Problem statement – It would help if you retyped the data exactly, leaving out the pictures.

Supplied data –
----------------------------------------

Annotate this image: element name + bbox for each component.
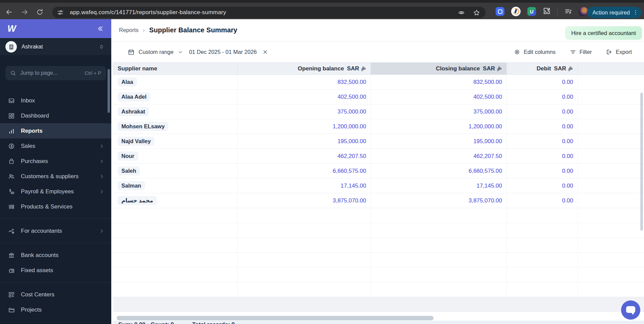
back-icon[interactable] xyxy=(5,8,13,16)
sidebar-item-for-accountants[interactable]: For accountants xyxy=(0,223,111,238)
debit-cell[interactable]: 0.00 xyxy=(507,193,578,208)
sidebar-item-fixed-assets[interactable]: Fixed assets xyxy=(0,263,111,278)
debit-cell[interactable]: 0.00 xyxy=(507,119,578,134)
table-row[interactable]: محمد حسام 3,875,070.00 3,875,070.00 0.00 xyxy=(113,193,644,208)
opening-balance-cell[interactable]: 402,500.00 xyxy=(238,90,371,104)
supplier-name-cell[interactable]: Ashrakat xyxy=(113,104,238,119)
closing-balance-cell[interactable]: 6,660,575.00 xyxy=(371,164,507,178)
opening-balance-cell[interactable]: 3,875,070.00 xyxy=(238,193,371,208)
debit-cell[interactable]: 0.00 xyxy=(507,104,578,119)
supplier-name-cell[interactable]: Alaa xyxy=(113,75,238,89)
browser-menu-kebab-icon[interactable] xyxy=(633,9,639,15)
filter-button[interactable]: Filter xyxy=(570,49,592,55)
opening-balance-cell[interactable]: 462,207.50 xyxy=(238,149,371,163)
closing-balance-cell[interactable]: 17,145.00 xyxy=(371,179,507,193)
sidebar-logo-bar: W xyxy=(0,19,111,38)
sidebar-item-payroll-employees[interactable]: Payroll & Employees xyxy=(0,184,111,199)
address-bar[interactable]: app.wafeq.com/c/141771/reports/supplier-… xyxy=(52,7,486,18)
extensions-puzzle-icon[interactable] xyxy=(543,7,551,16)
supplier-name-cell[interactable]: Nour xyxy=(113,149,238,163)
closing-balance-cell[interactable]: 832,500.00 xyxy=(371,75,507,89)
range-type-label[interactable]: Custom range xyxy=(139,49,174,55)
sidebar-item-dashboard[interactable]: Dashboard xyxy=(0,108,111,123)
date-range-filter[interactable]: Custom range 01 Dec 2025 - 01 Mar 2026 xyxy=(128,42,268,62)
column-header-supplier-name[interactable]: Supplier name xyxy=(113,63,238,74)
sidebar-collapse-icon[interactable] xyxy=(96,25,104,32)
debit-cell[interactable]: 0.00 xyxy=(507,164,578,178)
sidebar-scrollbar-thumb[interactable] xyxy=(108,69,110,113)
preview-eye-icon[interactable] xyxy=(458,9,465,16)
site-info-icon[interactable] xyxy=(57,9,64,16)
reading-list-icon[interactable] xyxy=(564,8,572,15)
opening-balance-cell[interactable]: 6,660,575.00 xyxy=(238,164,371,178)
extension-green-icon[interactable]: U xyxy=(527,7,536,16)
table-row[interactable]: Nour 462,207.50 462,207.50 0.00 xyxy=(113,149,644,164)
column-header-debit[interactable]: Debit SAR xyxy=(506,63,578,74)
supplier-name-cell[interactable]: Najd Valley xyxy=(113,134,238,149)
closing-balance-cell[interactable]: 402,500.00 xyxy=(371,90,507,104)
debit-cell[interactable]: 0.00 xyxy=(507,134,578,149)
export-button[interactable]: Export xyxy=(606,49,632,55)
debit-cell[interactable]: 0.00 xyxy=(507,75,578,89)
opening-balance-cell[interactable]: 832,500.00 xyxy=(238,75,371,89)
sar-currency-icon xyxy=(568,66,573,71)
sidebar-item-projects[interactable]: Projects xyxy=(0,302,111,317)
sidebar-item-products-services[interactable]: Products & Services xyxy=(0,199,111,214)
closing-balance-cell[interactable]: 195,000.00 xyxy=(371,134,507,149)
sidebar-item-cost-centers[interactable]: Cost Centers xyxy=(0,287,111,302)
sidebar-item-sales[interactable]: Sales xyxy=(0,138,111,154)
table-row[interactable]: Najd Valley 195,000.00 195,000.00 0.00 xyxy=(113,134,644,149)
extension-circle-icon[interactable] xyxy=(511,7,521,16)
sidebar-item-purchases[interactable]: Purchases xyxy=(0,154,111,169)
closing-balance-cell[interactable]: 462,207.50 xyxy=(371,149,507,163)
supplier-name-cell[interactable]: Mohsen ELsawy xyxy=(113,119,238,134)
extension-blue-icon[interactable] xyxy=(496,7,504,16)
url-text[interactable]: app.wafeq.com/c/141771/reports/supplier-… xyxy=(70,9,458,16)
closing-balance-cell[interactable]: 3,875,070.00 xyxy=(371,193,507,208)
bookmark-star-icon[interactable] xyxy=(473,9,480,16)
sidebar-item-bank-accounts[interactable]: Bank accounts xyxy=(0,248,111,263)
action-required-button[interactable]: Action required xyxy=(587,7,641,18)
supplier-name-cell[interactable]: Salman xyxy=(113,179,238,193)
debit-cell[interactable]: 0.00 xyxy=(507,90,578,104)
clear-range-icon[interactable] xyxy=(262,49,268,55)
table-row[interactable]: Alaa 832,500.00 832,500.00 0.00 xyxy=(113,75,644,90)
opening-balance-cell[interactable]: 195,000.00 xyxy=(238,134,371,149)
sidebar-item-inbox[interactable]: Inbox xyxy=(0,93,111,108)
jump-to-page-search[interactable]: Jump to page... Ctrl + P xyxy=(5,66,106,80)
supplier-name-cell[interactable]: Alaa Adel xyxy=(113,90,238,104)
opening-balance-cell[interactable]: 1,200,000.00 xyxy=(238,119,371,134)
closing-balance-cell[interactable]: 375,000.00 xyxy=(371,104,507,119)
chat-launcher-button[interactable] xyxy=(621,300,640,320)
company-selector[interactable]: Ashrakat xyxy=(0,38,111,56)
supplier-name-cell[interactable]: محمد حسام xyxy=(113,193,238,208)
table-row[interactable]: Salman 17,145.00 17,145.00 0.00 xyxy=(113,179,644,193)
forward-icon[interactable] xyxy=(21,8,28,16)
opening-balance-cell[interactable]: 17,145.00 xyxy=(238,179,371,193)
opening-balance-cell[interactable]: 375,000.00 xyxy=(238,104,371,119)
export-label: Export xyxy=(616,49,632,55)
hire-accountant-button[interactable]: Hire a certified accountant xyxy=(565,26,642,40)
column-header-closing-balance[interactable]: Closing balance SAR xyxy=(371,63,507,74)
sidebar-item-reports[interactable]: Reports xyxy=(0,123,111,138)
table-row[interactable]: Ashrakat 375,000.00 375,000.00 0.00 xyxy=(113,104,644,119)
table-row[interactable]: Saleh 6,660,575.00 6,660,575.00 0.00 xyxy=(113,164,644,179)
calendar-icon xyxy=(128,49,135,56)
vertical-scrollbar-thumb[interactable] xyxy=(640,93,643,231)
chevron-down-icon[interactable] xyxy=(178,50,183,55)
debit-cell[interactable]: 0.00 xyxy=(507,149,578,163)
edit-columns-button[interactable]: Edit columns xyxy=(514,49,555,55)
breadcrumb-reports-link[interactable]: Reports xyxy=(119,27,139,33)
closing-balance-cell[interactable]: 1,200,000.00 xyxy=(371,119,507,134)
supplier-name-cell[interactable]: Saleh xyxy=(113,164,238,178)
browser-profile-avatar[interactable] xyxy=(579,7,588,16)
reload-icon[interactable] xyxy=(36,8,43,16)
horizontal-scrollbar-thumb[interactable] xyxy=(117,316,434,320)
table-row[interactable]: Mohsen ELsawy 1,200,000.00 1,200,000.00 … xyxy=(113,119,644,134)
company-switch-icon[interactable] xyxy=(98,44,105,50)
table-row[interactable]: Alaa Adel 402,500.00 402,500.00 0.00 xyxy=(113,90,644,104)
column-header-opening-balance[interactable]: Opening balance SAR xyxy=(237,63,371,74)
range-value[interactable]: 01 Dec 2025 - 01 Mar 2026 xyxy=(189,49,257,55)
debit-cell[interactable]: 0.00 xyxy=(507,179,578,193)
sidebar-item-customers-suppliers[interactable]: Customers & suppliers xyxy=(0,169,111,184)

----------------------------------------

Answer for the task –
Annotate this image: element name + bbox for each component.
back-icon[interactable] xyxy=(5,8,13,16)
sidebar-item-for-accountants[interactable]: For accountants xyxy=(0,223,111,238)
debit-cell[interactable]: 0.00 xyxy=(507,193,578,208)
sidebar-item-fixed-assets[interactable]: Fixed assets xyxy=(0,263,111,278)
debit-cell[interactable]: 0.00 xyxy=(507,119,578,134)
table-row[interactable]: محمد حسام 3,875,070.00 3,875,070.00 0.00 xyxy=(113,193,644,208)
opening-balance-cell[interactable]: 402,500.00 xyxy=(238,90,371,104)
supplier-name-cell[interactable]: Ashrakat xyxy=(113,104,238,119)
closing-balance-cell[interactable]: 6,660,575.00 xyxy=(371,164,507,178)
opening-balance-cell[interactable]: 3,875,070.00 xyxy=(238,193,371,208)
debit-cell[interactable]: 0.00 xyxy=(507,104,578,119)
supplier-name-cell[interactable]: Alaa xyxy=(113,75,238,89)
browser-menu-kebab-icon[interactable] xyxy=(633,9,639,15)
filter-button[interactable]: Filter xyxy=(570,49,592,55)
opening-balance-cell[interactable]: 462,207.50 xyxy=(238,149,371,163)
closing-balance-cell[interactable]: 17,145.00 xyxy=(371,179,507,193)
sidebar-logo-bar: W xyxy=(0,19,111,38)
sidebar-item-payroll-employees[interactable]: Payroll & Employees xyxy=(0,184,111,199)
address-bar[interactable]: app.wafeq.com/c/141771/reports/supplier-… xyxy=(52,7,486,18)
extensions-puzzle-icon[interactable] xyxy=(543,7,551,16)
supplier-name-cell[interactable]: Nour xyxy=(113,149,238,163)
closing-balance-cell[interactable]: 832,500.00 xyxy=(371,75,507,89)
range-type-label[interactable]: Custom range xyxy=(139,49,174,55)
sidebar-item-dashboard[interactable]: Dashboard xyxy=(0,108,111,123)
date-range-filter[interactable]: Custom range 01 Dec 2025 - 01 Mar 2026 xyxy=(128,42,268,62)
column-header-supplier-name[interactable]: Supplier name xyxy=(113,63,238,74)
sidebar-collapse-icon[interactable] xyxy=(96,25,104,32)
debit-cell[interactable]: 0.00 xyxy=(507,164,578,178)
sidebar-scrollbar-thumb[interactable] xyxy=(108,69,110,113)
preview-eye-icon[interactable] xyxy=(458,9,465,16)
site-info-icon[interactable] xyxy=(57,9,64,16)
reading-list-icon[interactable] xyxy=(564,8,572,15)
opening-balance-cell[interactable]: 6,660,575.00 xyxy=(238,164,371,178)
extension-green-icon[interactable]: U xyxy=(527,7,536,16)
table-row[interactable]: Nour 462,207.50 462,207.50 0.00 xyxy=(113,149,644,164)
column-header-debit[interactable]: Debit SAR xyxy=(506,63,578,74)
supplier-name-cell[interactable]: Najd Valley xyxy=(113,134,238,149)
closing-balance-cell[interactable]: 402,500.00 xyxy=(371,90,507,104)
debit-cell[interactable]: 0.00 xyxy=(507,134,578,149)
export-button[interactable]: Export xyxy=(606,49,632,55)
debit-cell[interactable]: 0.00 xyxy=(507,75,578,89)
opening-balance-cell[interactable]: 832,500.00 xyxy=(238,75,371,89)
sar-currency-icon xyxy=(568,66,573,71)
sidebar-item-projects[interactable]: Projects xyxy=(0,302,111,317)
sidebar-item-products-services[interactable]: Products & Services xyxy=(0,199,111,214)
closing-balance-cell[interactable]: 195,000.00 xyxy=(371,134,507,149)
sidebar-item-cost-centers[interactable]: Cost Centers xyxy=(0,287,111,302)
sidebar-item-sales[interactable]: Sales xyxy=(0,138,111,154)
table-row[interactable]: Najd Valley 195,000.00 195,000.00 0.00 xyxy=(113,134,644,149)
extension-circle-icon[interactable] xyxy=(511,7,521,16)
sidebar-item-purchases[interactable]: Purchases xyxy=(0,154,111,169)
closing-balance-cell[interactable]: 462,207.50 xyxy=(371,149,507,163)
supplier-name-cell[interactable]: Mohsen ELsawy xyxy=(113,119,238,134)
extension-blue-icon[interactable] xyxy=(496,7,504,16)
url-text[interactable]: app.wafeq.com/c/141771/reports/supplier-… xyxy=(70,9,458,16)
closing-balance-cell[interactable]: 3,875,070.00 xyxy=(371,193,507,208)
bookmark-star-icon[interactable] xyxy=(473,9,480,16)
sidebar-item-bank-accounts[interactable]: Bank accounts xyxy=(0,248,111,263)
action-required-button[interactable]: Action required xyxy=(587,7,641,18)
supplier-name-cell[interactable]: Salman xyxy=(113,179,238,193)
debit-cell[interactable]: 0.00 xyxy=(507,90,578,104)
clear-range-icon[interactable] xyxy=(262,49,268,55)
table-row[interactable]: Alaa 832,500.00 832,500.00 0.00 xyxy=(113,75,644,90)
opening-balance-cell[interactable]: 195,000.00 xyxy=(238,134,371,149)
sidebar-item-inbox[interactable]: Inbox xyxy=(0,93,111,108)
jump-to-page-search[interactable]: Jump to page... Ctrl + P xyxy=(5,66,106,80)
supplier-name-cell[interactable]: Alaa Adel xyxy=(113,90,238,104)
opening-balance-cell[interactable]: 1,200,000.00 xyxy=(238,119,371,134)
closing-balance-cell[interactable]: 375,000.00 xyxy=(371,104,507,119)
chat-launcher-button[interactable] xyxy=(621,300,640,320)
company-selector[interactable]: Ashrakat xyxy=(0,38,111,56)
supplier-name-cell[interactable]: محمد حسام xyxy=(113,193,238,208)
table-row[interactable]: Salman 17,145.00 17,145.00 0.00 xyxy=(113,179,644,193)
forward-icon[interactable] xyxy=(21,8,28,16)
opening-balance-cell[interactable]: 17,145.00 xyxy=(238,179,371,193)
opening-balance-cell[interactable]: 375,000.00 xyxy=(238,104,371,119)
export-label: Export xyxy=(616,49,632,55)
hire-accountant-button[interactable]: Hire a certified accountant xyxy=(565,26,642,40)
column-header-closing-balance[interactable]: Closing balance SAR xyxy=(371,63,507,74)
sidebar-item-reports[interactable]: Reports xyxy=(0,123,111,138)
table-row[interactable]: Ashrakat 375,000.00 375,000.00 0.00 xyxy=(113,104,644,119)
table-row[interactable]: Saleh 6,660,575.00 6,660,575.00 0.00 xyxy=(113,164,644,179)
calendar-icon xyxy=(128,49,135,56)
vertical-scrollbar-thumb[interactable] xyxy=(640,93,643,231)
chevron-down-icon[interactable] xyxy=(178,50,183,55)
debit-cell[interactable]: 0.00 xyxy=(507,149,578,163)
edit-columns-button[interactable]: Edit columns xyxy=(514,49,555,55)
breadcrumb-reports-link[interactable]: Reports xyxy=(119,27,139,33)
closing-balance-cell[interactable]: 1,200,000.00 xyxy=(371,119,507,134)
supplier-name-cell[interactable]: Saleh xyxy=(113,164,238,178)
browser-profile-avatar[interactable] xyxy=(579,7,588,16)
reload-icon[interactable] xyxy=(36,8,43,16)
horizontal-scrollbar-thumb[interactable] xyxy=(117,316,434,320)
table-row[interactable]: Mohsen ELsawy 1,200,000.00 1,200,000.00 … xyxy=(113,119,644,134)
company-switch-icon[interactable] xyxy=(98,44,105,50)
table-row[interactable]: Alaa Adel 402,500.00 402,500.00 0.00 xyxy=(113,90,644,104)
column-header-opening-balance[interactable]: Opening balance SAR xyxy=(237,63,371,74)
range-value[interactable]: 01 Dec 2025 - 01 Mar 2026 xyxy=(189,49,257,55)
debit-cell[interactable]: 0.00 xyxy=(507,179,578,193)
sidebar-item-customers-suppliers[interactable]: Customers & suppliers xyxy=(0,169,111,184)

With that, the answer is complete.